As wee, impressionable ladies in our teenage years you would have been hard-pressed to convince us that we would love this blustery, hilly land of sheep and castles. The closest our teenage love got for the green isles was for Michael Flatly (shouldn’t admit that out loud, huh?) and he’s from that other very green and very damp place.
We were never particularly keen on celtic things or ancestry — our ancestors are from pretty much everywhere else in the world but Scotland. Our naive heads were turned by the idea Paris, London and Madrid. And then we grew up a bit and actually got to travel to those lofty cosmopolitan hubs and we liked them very much indeed, but we didn’t truly fall in love with a place until we met Scotland.
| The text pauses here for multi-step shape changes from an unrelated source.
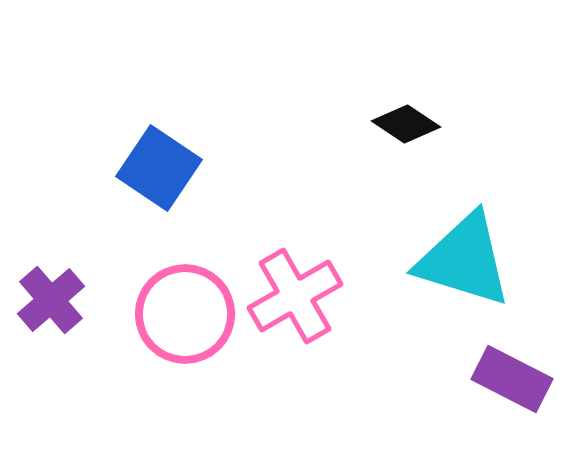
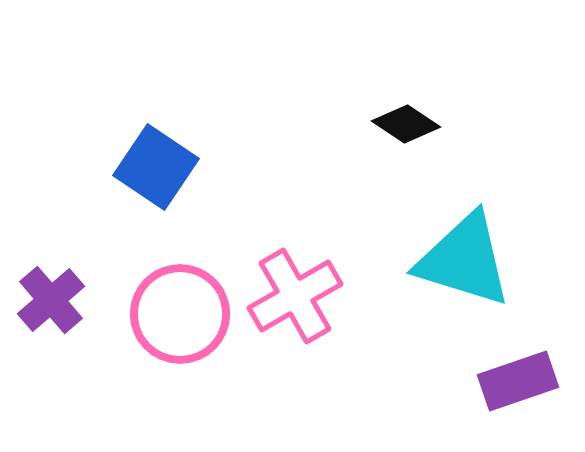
blue square: moved 3 px left, 1 px up
pink circle: moved 5 px left
purple rectangle: moved 6 px right, 2 px down; rotated 46 degrees counterclockwise
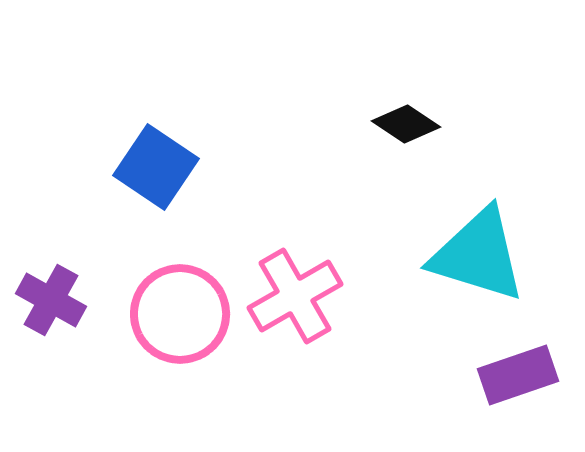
cyan triangle: moved 14 px right, 5 px up
purple cross: rotated 20 degrees counterclockwise
purple rectangle: moved 6 px up
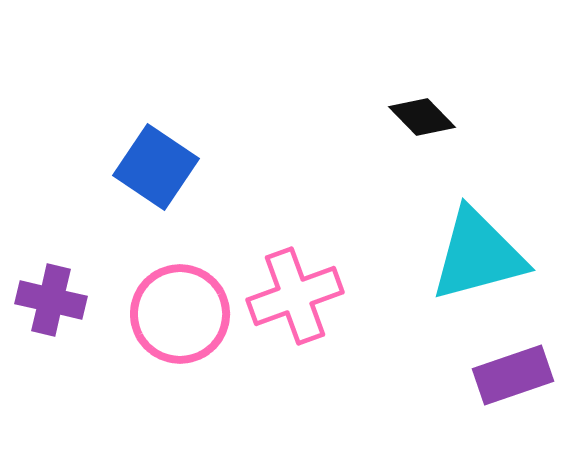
black diamond: moved 16 px right, 7 px up; rotated 12 degrees clockwise
cyan triangle: rotated 32 degrees counterclockwise
pink cross: rotated 10 degrees clockwise
purple cross: rotated 16 degrees counterclockwise
purple rectangle: moved 5 px left
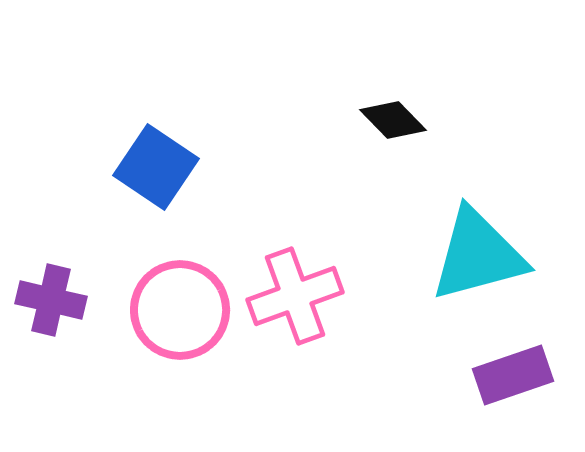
black diamond: moved 29 px left, 3 px down
pink circle: moved 4 px up
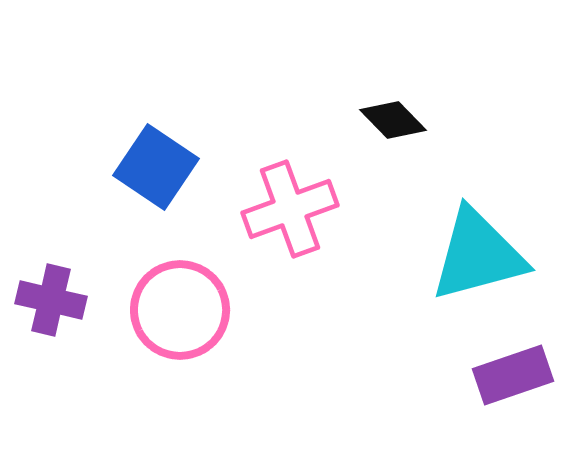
pink cross: moved 5 px left, 87 px up
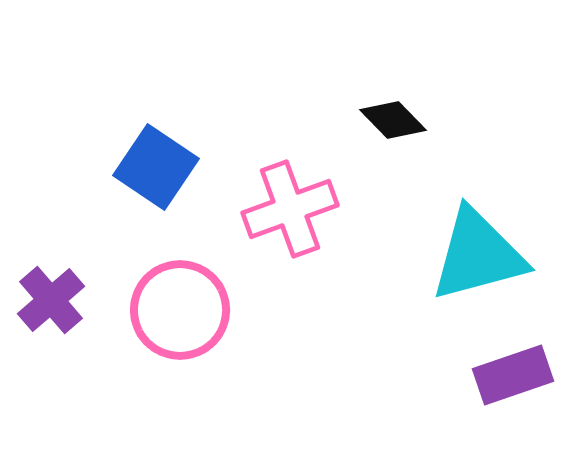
purple cross: rotated 36 degrees clockwise
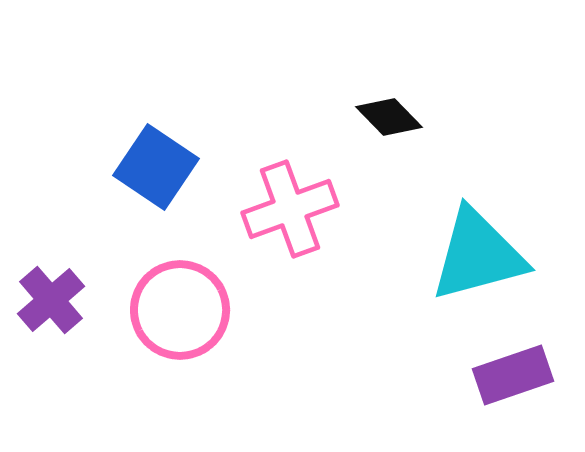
black diamond: moved 4 px left, 3 px up
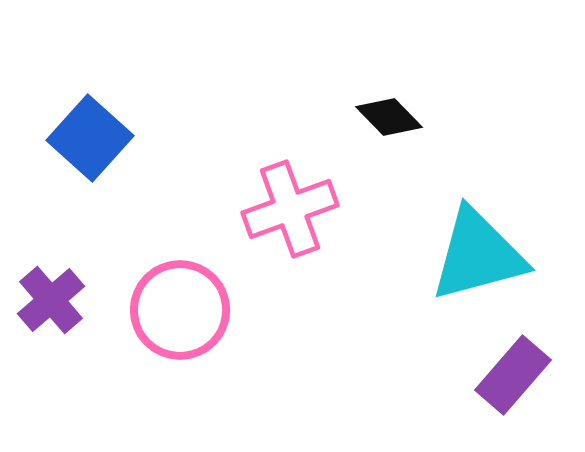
blue square: moved 66 px left, 29 px up; rotated 8 degrees clockwise
purple rectangle: rotated 30 degrees counterclockwise
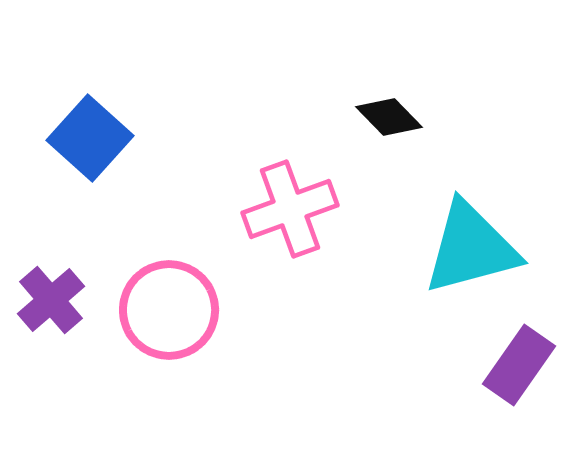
cyan triangle: moved 7 px left, 7 px up
pink circle: moved 11 px left
purple rectangle: moved 6 px right, 10 px up; rotated 6 degrees counterclockwise
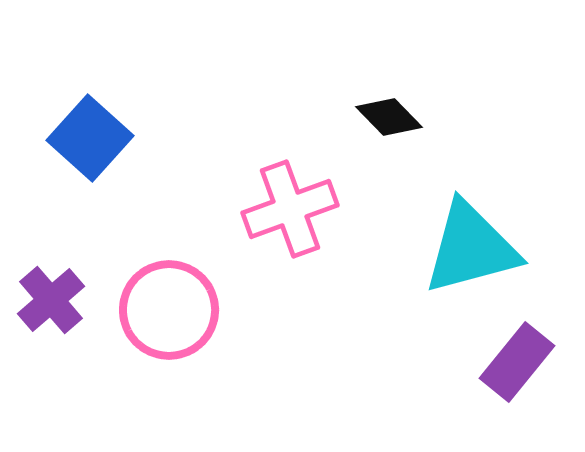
purple rectangle: moved 2 px left, 3 px up; rotated 4 degrees clockwise
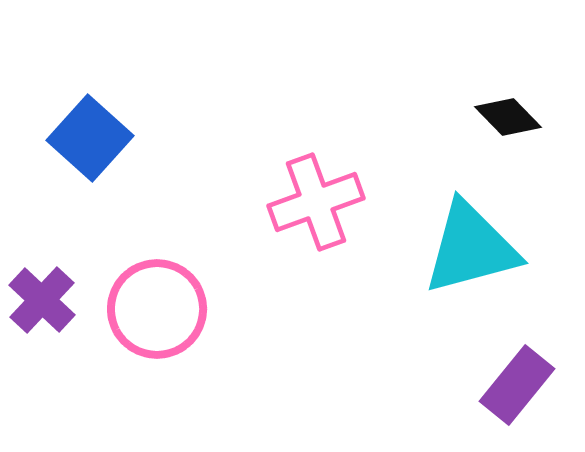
black diamond: moved 119 px right
pink cross: moved 26 px right, 7 px up
purple cross: moved 9 px left; rotated 6 degrees counterclockwise
pink circle: moved 12 px left, 1 px up
purple rectangle: moved 23 px down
And what an arbitrary meeting too! We knew we were Anglophiles and decided to give Edinburgh a try for studying abroad — almost on a whim. I know there must have been hard days during those two semesters in Edinburgh, but I don’t remember one moment. I remember the train journeys to far-flung castles and warming our hands around mugs of tea. Majestic stone cities and crisp, fresh air. And I remember how completely and utterly heart-broken we were to leave and go back to the States.
It’s been so hard to be here without you, Cath, but I’m glad that the place I’ve spent the longest living apart from you has been this country we both love so very, very much.
As a non-EU member and non-Commonwealther, I don’t get a say in the way things go Thursday, but I really do believe that Scotland will thrive no matter what. It’s a beautiful country full of talented people and I feel so lucky we got to meet and fall in love with her.
Love you like Scotland,
Update 20 September:
Waking up to a No vote yesterday morning was sad and disappointing, but that’s not to say I wouldn’t have been worried about a Yes vote and all the unknowns that would have come with it.
In Edinburgh the mood has been subdued, but it was a decisive No in our neck-of-the-woods. Things pretty much are carrying on as usual. Glasgow and Dundee were decided Yeses and I imagine there must be even greater disappointment, sadness and more than a few sore heads this weekend.
I hope that moving forward Scotland gets the powers it wants (and was pledged) while remaining part of the Union and that Westminster gives more credence to those fighting for a more equal and socialist approach to governing.
I also hope that our neighbors in England, Wales and Northern Ireland don’t feel hurt by Scotland’s desire for independence. I really strongly feel it was never a desire to be separate from such wonderful people and cultures, but a frustration at feeling unrepresented and ignored by the powers that be.
Hope you all are having a wonderful (reconciliation) weekend!